The Best (and Worst) Corny & Cheesy Dad Jokes 👋

Dive into the world of corny & cheesy dad jokes that are so bad, they’re good! Packed with puns, groan-worthy punchlines, and all the charm of classic dad humor, these jokes are sure to get a laugh—or at least an eye roll. Perfect for anyone who loves a little bit of cheese with their humor, our corny & cheesy dad jokes are the ultimate way to lighten the mood and share a laugh. Explore our collection for endless cheesy fun!
I had to throw out all of my danish currency I didn't wanna catch the Kronervirus
What's a good thing about a novelist conman? He may have a lot of cons, but he also has a lot of prose.
What do you get when you cross a polar bear with a seal? A polar bear.
Did you get a haircut? No, I got them all cut.
How much does a pirate pay for corn? A buccaneer.
Friend: "Bro, can you pass me that pamphlet?" Me: "Brochure"
A piece of string walks into a bar and orders a drink. The bartender looks at him and says, We don't serve string here. So the string goes outside, twists himself up a bit, kind of roughs up his ends and walks back into the bar and orders a drink. The bartender looks at him and says, Aren't you that little piece of string that was in here a few minutes ago? The string says, No sir, I'm a frayed knot.
Kid: I'm cold. Dad: Then go sit in the corner - it's 90 degrees!
Friend: "Bro, can you pass me that pamphlet?" Me: "Brochure"
What happens when frogs park illegally?

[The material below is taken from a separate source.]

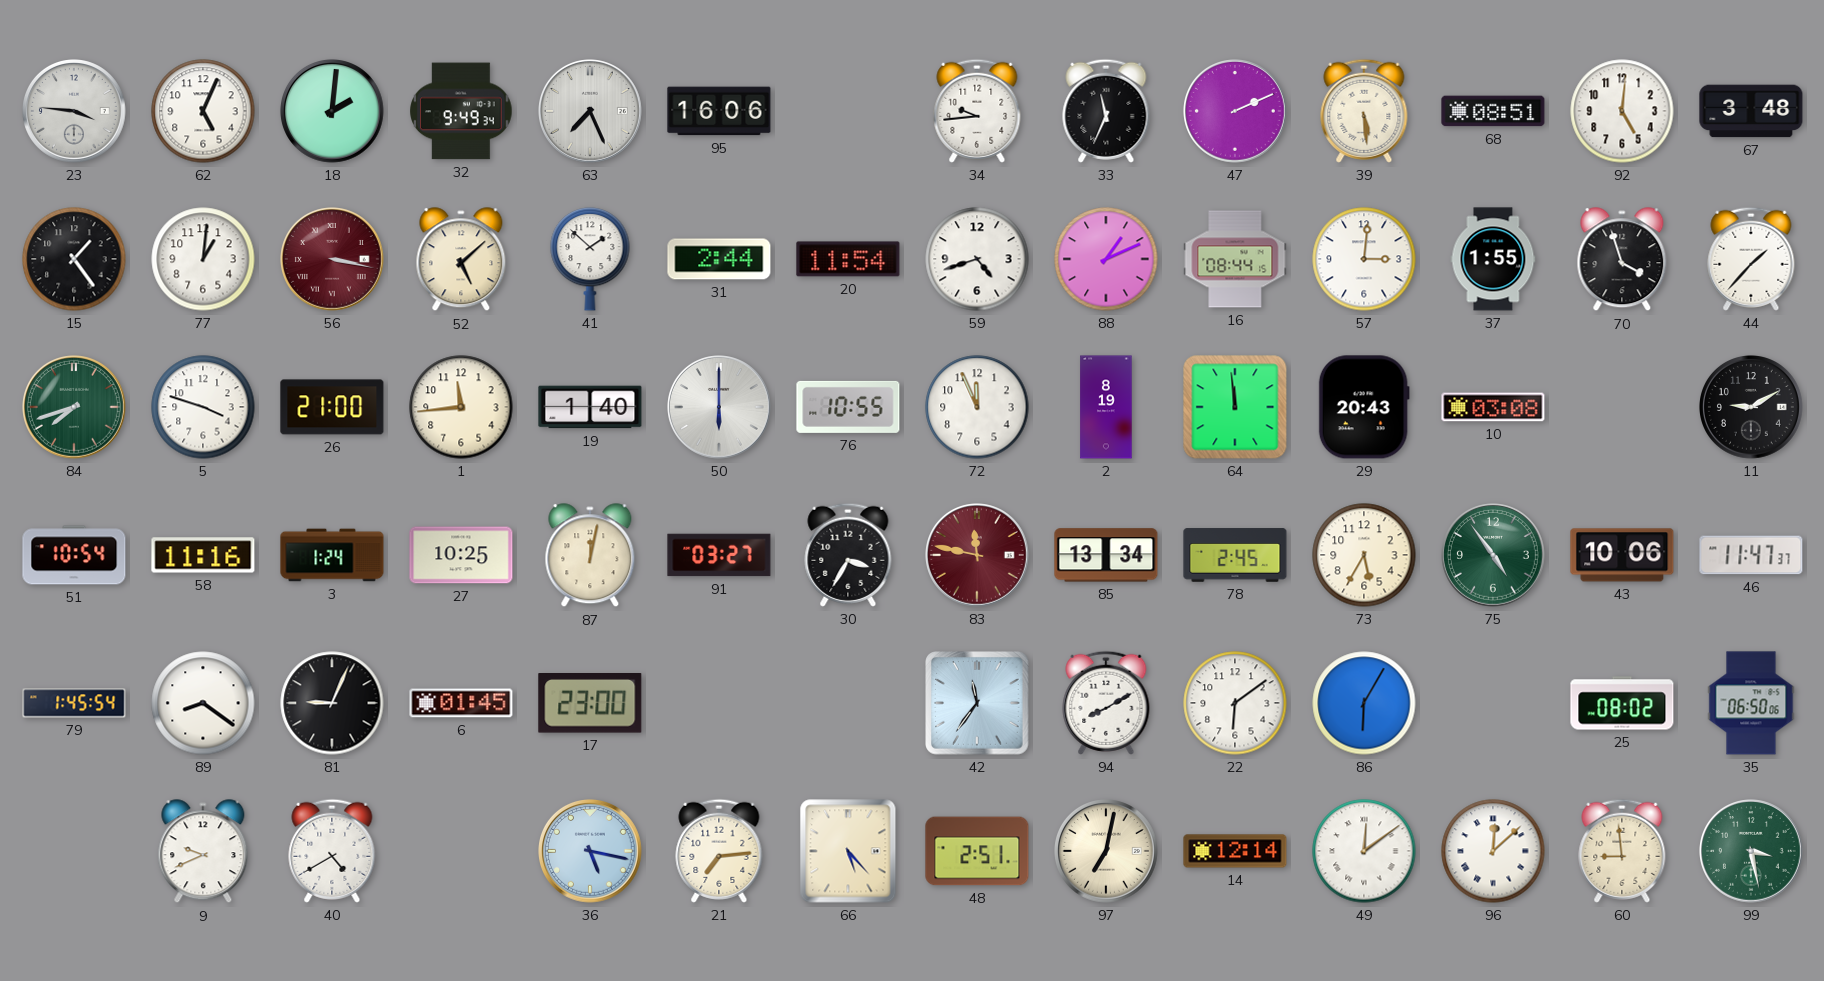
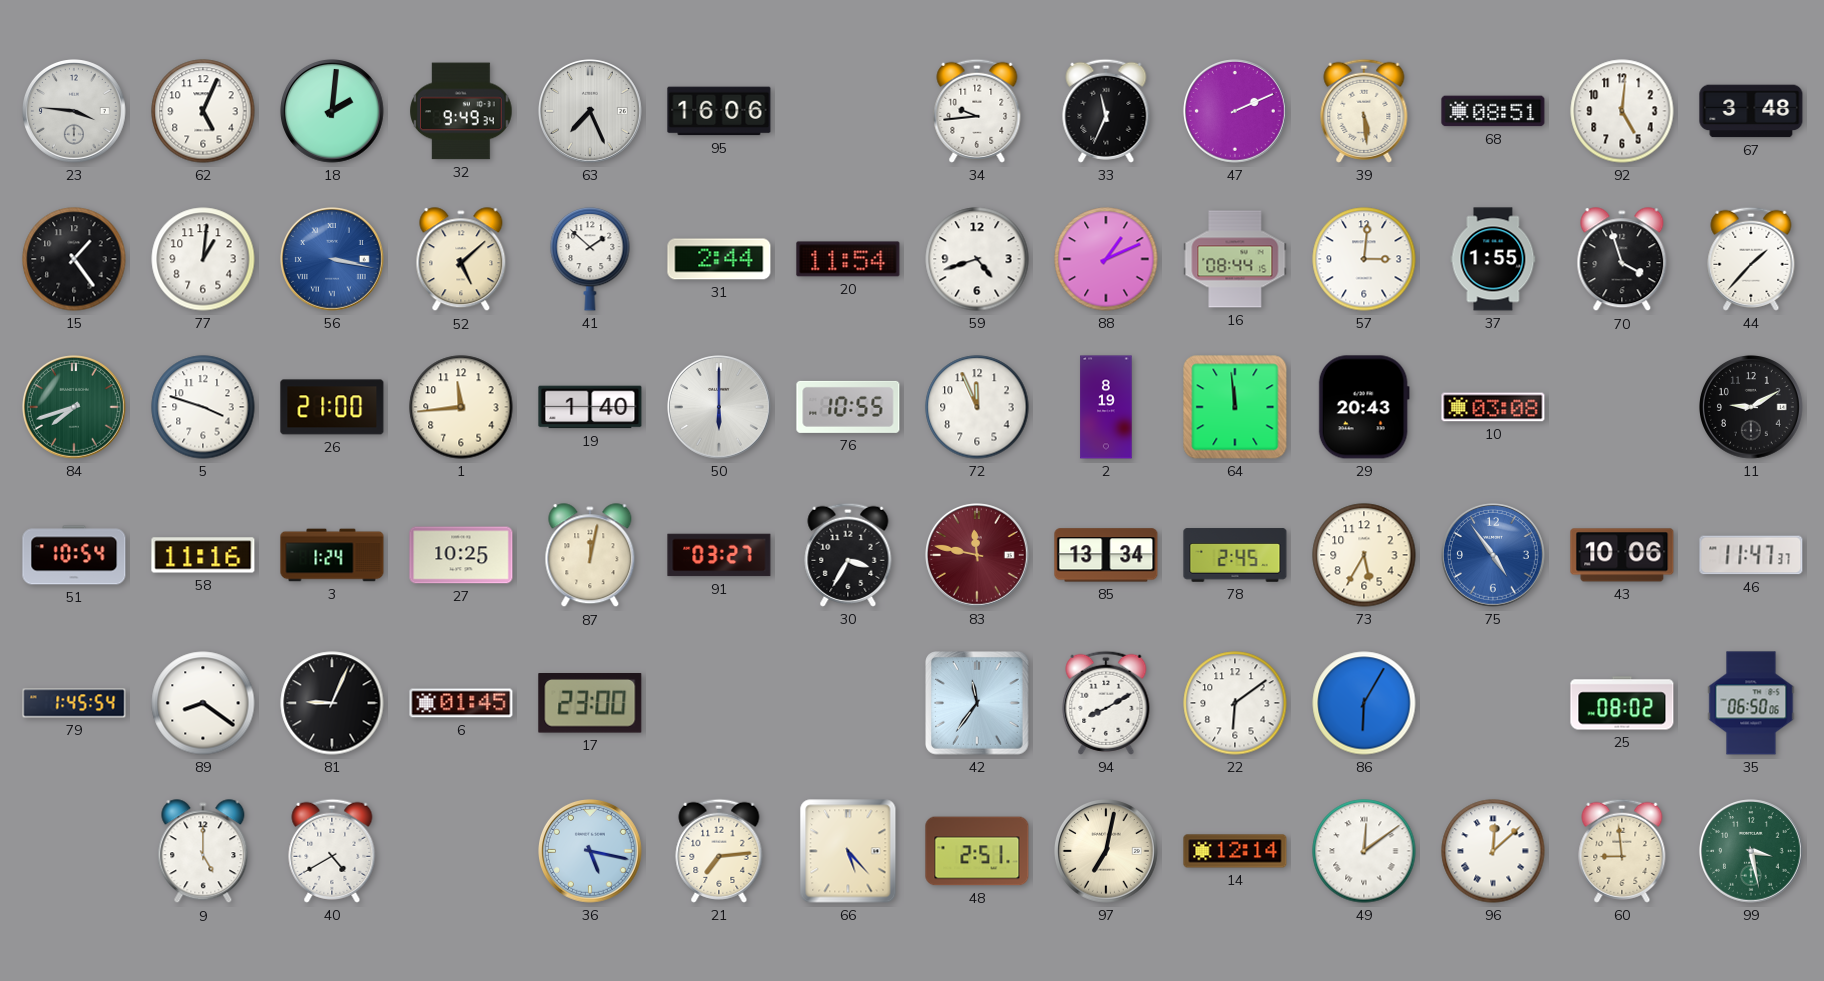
56 dial: burgundy -> blue
75 dial: green -> blue
9: 9:41 -> 5:00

They get toad.
What's the best thing about Switzerland?' 'I don't know, but the flag is a big plus.'
What’s the best thing about living in Switzerland? I don’t know, but the flag is a big plus.
I can't take my dog to the pond anymore because the ducks keep attacking him. That's what I get for buying a pure bread dog.
I hate my job—all I do is crush cans all day. It’s soda pressing.
What’s the best way to watch a fly-fishing tournament? Live stream.